Data points processed each week
Reduction in processing time
In operations through workflow automation
Fulfilling Wood Mackenzie’s mission, the Lens product is a data analytics platform built to deliver insights at key decision points for customers in the energy sector. Feeding into Lens are vast amounts of data collected from various data sources and sensors used to monitor energy creation, oil and gas production, and more. Those data sources update about 12 billion data points every week that must be ingested, cleaned and processed as part of the input for the Lens platform. Yanyan Wu, Vice President of Data at Wood Mackenzie, manages a team of big data professionals that build and maintain the ETL pipeline that provides input data for Lens.
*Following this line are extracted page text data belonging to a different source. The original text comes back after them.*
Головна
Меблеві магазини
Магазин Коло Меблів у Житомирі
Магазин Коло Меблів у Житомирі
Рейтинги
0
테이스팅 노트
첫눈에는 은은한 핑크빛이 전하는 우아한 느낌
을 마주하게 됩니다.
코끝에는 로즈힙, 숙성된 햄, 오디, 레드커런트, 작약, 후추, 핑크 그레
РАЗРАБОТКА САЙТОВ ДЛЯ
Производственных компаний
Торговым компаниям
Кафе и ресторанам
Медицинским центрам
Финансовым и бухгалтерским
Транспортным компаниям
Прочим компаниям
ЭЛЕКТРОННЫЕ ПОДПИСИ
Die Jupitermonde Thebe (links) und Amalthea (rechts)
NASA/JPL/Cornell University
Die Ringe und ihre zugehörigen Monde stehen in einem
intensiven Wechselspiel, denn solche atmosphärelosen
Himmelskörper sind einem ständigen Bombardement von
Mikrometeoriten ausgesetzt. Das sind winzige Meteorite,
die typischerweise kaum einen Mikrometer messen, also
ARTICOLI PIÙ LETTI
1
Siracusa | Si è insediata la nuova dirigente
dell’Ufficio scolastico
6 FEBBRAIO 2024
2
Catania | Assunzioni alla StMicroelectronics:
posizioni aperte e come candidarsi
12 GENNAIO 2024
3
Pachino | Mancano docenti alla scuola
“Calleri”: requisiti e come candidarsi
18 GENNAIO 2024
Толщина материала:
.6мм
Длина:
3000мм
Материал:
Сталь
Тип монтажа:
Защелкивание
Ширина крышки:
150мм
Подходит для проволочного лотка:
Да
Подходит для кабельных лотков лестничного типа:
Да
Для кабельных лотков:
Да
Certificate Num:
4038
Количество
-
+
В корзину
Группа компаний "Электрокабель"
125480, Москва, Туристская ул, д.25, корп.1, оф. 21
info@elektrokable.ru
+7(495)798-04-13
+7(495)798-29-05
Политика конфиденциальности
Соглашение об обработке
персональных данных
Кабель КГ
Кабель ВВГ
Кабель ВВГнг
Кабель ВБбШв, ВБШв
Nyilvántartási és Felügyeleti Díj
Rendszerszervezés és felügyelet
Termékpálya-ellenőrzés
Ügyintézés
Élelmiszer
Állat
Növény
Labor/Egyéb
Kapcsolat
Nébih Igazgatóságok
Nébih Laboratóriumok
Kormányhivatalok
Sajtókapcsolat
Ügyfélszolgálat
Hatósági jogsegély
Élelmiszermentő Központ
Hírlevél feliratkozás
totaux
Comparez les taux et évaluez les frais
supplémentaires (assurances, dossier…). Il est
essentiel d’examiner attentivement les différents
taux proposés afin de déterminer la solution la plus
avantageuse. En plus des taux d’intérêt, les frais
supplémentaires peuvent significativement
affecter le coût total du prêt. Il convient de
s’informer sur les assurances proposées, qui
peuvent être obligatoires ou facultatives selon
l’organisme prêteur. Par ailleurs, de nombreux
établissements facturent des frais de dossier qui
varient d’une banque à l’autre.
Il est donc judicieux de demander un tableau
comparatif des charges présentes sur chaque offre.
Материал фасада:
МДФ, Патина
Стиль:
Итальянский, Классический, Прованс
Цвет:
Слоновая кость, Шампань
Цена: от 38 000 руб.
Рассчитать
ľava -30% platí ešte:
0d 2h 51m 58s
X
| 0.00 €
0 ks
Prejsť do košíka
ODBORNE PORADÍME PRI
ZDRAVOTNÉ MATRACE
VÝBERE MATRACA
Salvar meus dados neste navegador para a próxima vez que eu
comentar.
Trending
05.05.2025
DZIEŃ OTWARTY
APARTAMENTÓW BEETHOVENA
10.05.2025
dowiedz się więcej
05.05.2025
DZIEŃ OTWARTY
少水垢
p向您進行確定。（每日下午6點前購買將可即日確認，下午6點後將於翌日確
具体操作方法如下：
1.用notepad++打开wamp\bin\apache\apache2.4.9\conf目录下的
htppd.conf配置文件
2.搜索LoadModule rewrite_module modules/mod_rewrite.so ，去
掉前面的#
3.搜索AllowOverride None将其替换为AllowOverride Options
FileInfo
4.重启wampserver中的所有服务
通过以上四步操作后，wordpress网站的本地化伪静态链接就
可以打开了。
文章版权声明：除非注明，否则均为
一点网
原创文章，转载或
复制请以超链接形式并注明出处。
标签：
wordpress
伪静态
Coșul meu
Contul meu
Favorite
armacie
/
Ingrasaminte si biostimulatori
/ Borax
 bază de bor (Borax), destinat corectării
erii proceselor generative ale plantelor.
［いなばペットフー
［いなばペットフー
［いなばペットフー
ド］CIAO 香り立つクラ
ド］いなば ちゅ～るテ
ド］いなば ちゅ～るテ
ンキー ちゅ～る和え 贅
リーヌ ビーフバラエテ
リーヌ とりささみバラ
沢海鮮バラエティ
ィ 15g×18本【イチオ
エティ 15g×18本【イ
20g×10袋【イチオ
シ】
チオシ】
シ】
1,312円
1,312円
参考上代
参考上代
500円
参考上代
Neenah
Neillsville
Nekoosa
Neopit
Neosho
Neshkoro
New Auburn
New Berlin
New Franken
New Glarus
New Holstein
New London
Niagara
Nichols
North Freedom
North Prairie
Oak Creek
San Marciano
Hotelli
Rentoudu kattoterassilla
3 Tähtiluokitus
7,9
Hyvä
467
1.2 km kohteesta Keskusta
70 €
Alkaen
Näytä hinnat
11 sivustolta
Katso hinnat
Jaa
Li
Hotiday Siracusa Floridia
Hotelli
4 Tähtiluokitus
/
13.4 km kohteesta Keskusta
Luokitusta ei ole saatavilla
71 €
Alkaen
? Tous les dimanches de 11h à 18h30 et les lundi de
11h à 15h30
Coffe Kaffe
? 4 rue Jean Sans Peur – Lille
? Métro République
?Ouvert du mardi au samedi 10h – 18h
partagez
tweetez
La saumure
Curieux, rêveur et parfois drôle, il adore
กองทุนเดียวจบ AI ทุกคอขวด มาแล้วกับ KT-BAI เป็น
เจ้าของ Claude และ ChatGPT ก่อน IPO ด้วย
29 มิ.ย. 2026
The team is leveraging the Databricks Lakehouse Platform and uses Apache Spark™ for parallel processing, which provides greater performance and scalability benefits compared to an earlier single-node system working sequentially. “We saw a reduction of 80-90% in data processing time, which results in us providing our clients with more up-to-date, more complete and more accurate data,” says Wu.
The data pipeline managed by the team includes several stages for standardizing and cleaning raw data, which can be structured or unstructured and may be in the form of PDFs or even handwritten notes.
Different members of the data team are responsible for different parts of the pipeline, and there is a dependency between the processing stages each team member owns. Using Databricks Workflows, the team defined a common workstream that the entire team uses. Each stage of the pipeline is implemented in a Python notebook, which is run as a job in the main workflow.
Each team member can now see exactly what code is running on each stage, making it easy to find the cause of the issue. Knowing who owns the part of the pipeline that originated the problem makes fixing issues much faster. “Without a common workflow, different members of the team would run their notebooks independently, not knowing that failure in their run affected stages downstream,” says Meng Zhang, Principal Data Analyst at Wood Mackenzie. “When trying to rerun notebooks, it was hard to tell which notebook version was initially run and the latest version to use.”
Using Workflows’ alerting capabilities to notify the team when a workflow task fails ensures everyone knows a failure occurred and allows the team to work together to resolve the issue quickly. The definition of a common workflow created consistency and transparency that made collaboration easier. “Using Databricks Workflows allowed us to encourage collaboration and break up the walls between different stages of the process,” explains Wu. “It allowed us all to speak the same language.”
Creating transparency and consistency is not the only advantage the team saw. Using Workflows to automate notebook runs also led to cost savings compared to running interactive notebooks manually.
The team’s ETL pipeline development process involves iteration on PySpark notebooks. Leveraging interactive notebooks in the Databricks UI makes it easy for data professionals on the team to manually develop and test a notebook. Because Databricks Workflows supports running notebooks as task type (along with Python files, JAR files and other types), when the code is ready for production, it’s easy and cost effective to automate it by adding it to a workflow. The workflow can then be easily revised by adding or removing any steps to or from the defined flow. This way of working keeps the benefit of manually developing notebooks with the interactive notebook UI while leveraging the power of automation, which reduces potential issues that may happen when running notebooks manually.
The team has gone even further in increasing productivity by developing a CI/CD process. “By connecting our source control code repository, we know the workflow always runs the latest code version we committed to the repo,” explains Zhang. “It’s also easy to switch to a development branch to develop a new feature, fix a bug and run a development workflow. When the code passes all tests, it is merged back to the main branch and the production workflow is automatically updated with the latest code.”
Going forward, Wood Mackenzie plans to optimize its use of Databricks Workflows to automate machine learning processes such as model training, model monitoring and handling model drift. The firm uses ML to improve its data quality and extract insights to provide more value to its clients. “Our mission is to transform how we power the planet,” Wu says. “Our clients in the energy sector need data, consulting services and research to achieve that transformation. Databricks Workflows gives us the speed and flexibility to deliver the insights our clients need.”